Collection entries
##########
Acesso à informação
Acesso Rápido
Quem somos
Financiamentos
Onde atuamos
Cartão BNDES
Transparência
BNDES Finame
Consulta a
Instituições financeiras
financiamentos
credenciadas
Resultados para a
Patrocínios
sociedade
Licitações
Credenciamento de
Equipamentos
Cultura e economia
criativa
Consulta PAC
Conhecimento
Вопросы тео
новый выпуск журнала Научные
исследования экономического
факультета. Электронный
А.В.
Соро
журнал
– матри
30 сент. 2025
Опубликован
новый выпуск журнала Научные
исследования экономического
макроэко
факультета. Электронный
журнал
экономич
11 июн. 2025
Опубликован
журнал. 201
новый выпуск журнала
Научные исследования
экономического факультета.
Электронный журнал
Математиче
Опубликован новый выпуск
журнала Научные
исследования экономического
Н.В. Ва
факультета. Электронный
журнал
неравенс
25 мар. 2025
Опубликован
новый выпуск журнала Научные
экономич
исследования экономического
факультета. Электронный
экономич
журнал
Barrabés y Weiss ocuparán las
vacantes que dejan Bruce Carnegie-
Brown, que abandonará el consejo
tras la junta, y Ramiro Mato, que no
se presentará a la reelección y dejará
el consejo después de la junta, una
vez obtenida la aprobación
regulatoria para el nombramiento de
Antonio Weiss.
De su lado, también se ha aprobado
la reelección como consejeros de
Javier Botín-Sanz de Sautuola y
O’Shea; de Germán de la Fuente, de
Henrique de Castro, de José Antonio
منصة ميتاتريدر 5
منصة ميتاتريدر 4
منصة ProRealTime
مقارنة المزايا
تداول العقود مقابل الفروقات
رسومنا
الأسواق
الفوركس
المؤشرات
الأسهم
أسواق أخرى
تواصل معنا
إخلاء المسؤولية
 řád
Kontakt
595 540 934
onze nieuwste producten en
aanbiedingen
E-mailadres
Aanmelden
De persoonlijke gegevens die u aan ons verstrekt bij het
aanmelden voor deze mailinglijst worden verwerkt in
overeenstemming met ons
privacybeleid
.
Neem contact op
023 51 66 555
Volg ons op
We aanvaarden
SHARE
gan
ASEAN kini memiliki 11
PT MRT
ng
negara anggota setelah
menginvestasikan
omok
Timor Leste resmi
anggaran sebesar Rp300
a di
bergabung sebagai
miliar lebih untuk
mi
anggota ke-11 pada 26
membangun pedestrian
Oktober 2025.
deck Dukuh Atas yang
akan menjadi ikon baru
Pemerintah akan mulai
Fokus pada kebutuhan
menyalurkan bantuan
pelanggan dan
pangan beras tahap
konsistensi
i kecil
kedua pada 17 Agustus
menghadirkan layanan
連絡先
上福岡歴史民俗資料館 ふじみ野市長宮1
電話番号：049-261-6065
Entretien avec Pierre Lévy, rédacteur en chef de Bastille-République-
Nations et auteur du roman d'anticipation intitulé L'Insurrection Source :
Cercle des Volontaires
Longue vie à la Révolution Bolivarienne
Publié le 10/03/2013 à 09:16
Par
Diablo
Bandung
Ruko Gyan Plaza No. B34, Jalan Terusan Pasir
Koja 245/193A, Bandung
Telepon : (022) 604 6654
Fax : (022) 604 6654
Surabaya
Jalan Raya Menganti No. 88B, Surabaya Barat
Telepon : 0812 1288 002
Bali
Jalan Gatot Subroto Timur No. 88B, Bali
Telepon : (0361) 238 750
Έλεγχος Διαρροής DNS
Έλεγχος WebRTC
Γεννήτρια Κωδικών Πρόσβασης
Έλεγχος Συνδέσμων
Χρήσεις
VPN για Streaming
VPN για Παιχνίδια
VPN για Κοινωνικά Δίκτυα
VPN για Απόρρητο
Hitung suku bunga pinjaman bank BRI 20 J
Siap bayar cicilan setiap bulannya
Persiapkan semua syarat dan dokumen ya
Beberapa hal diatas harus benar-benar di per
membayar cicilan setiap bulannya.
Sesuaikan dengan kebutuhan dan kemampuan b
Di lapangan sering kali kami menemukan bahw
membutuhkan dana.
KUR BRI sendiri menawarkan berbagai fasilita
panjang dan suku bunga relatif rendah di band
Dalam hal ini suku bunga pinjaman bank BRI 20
##########
Task prompt:
Among the entries, count the lines that hold "منصة". Reply with the count only.

Response area:
3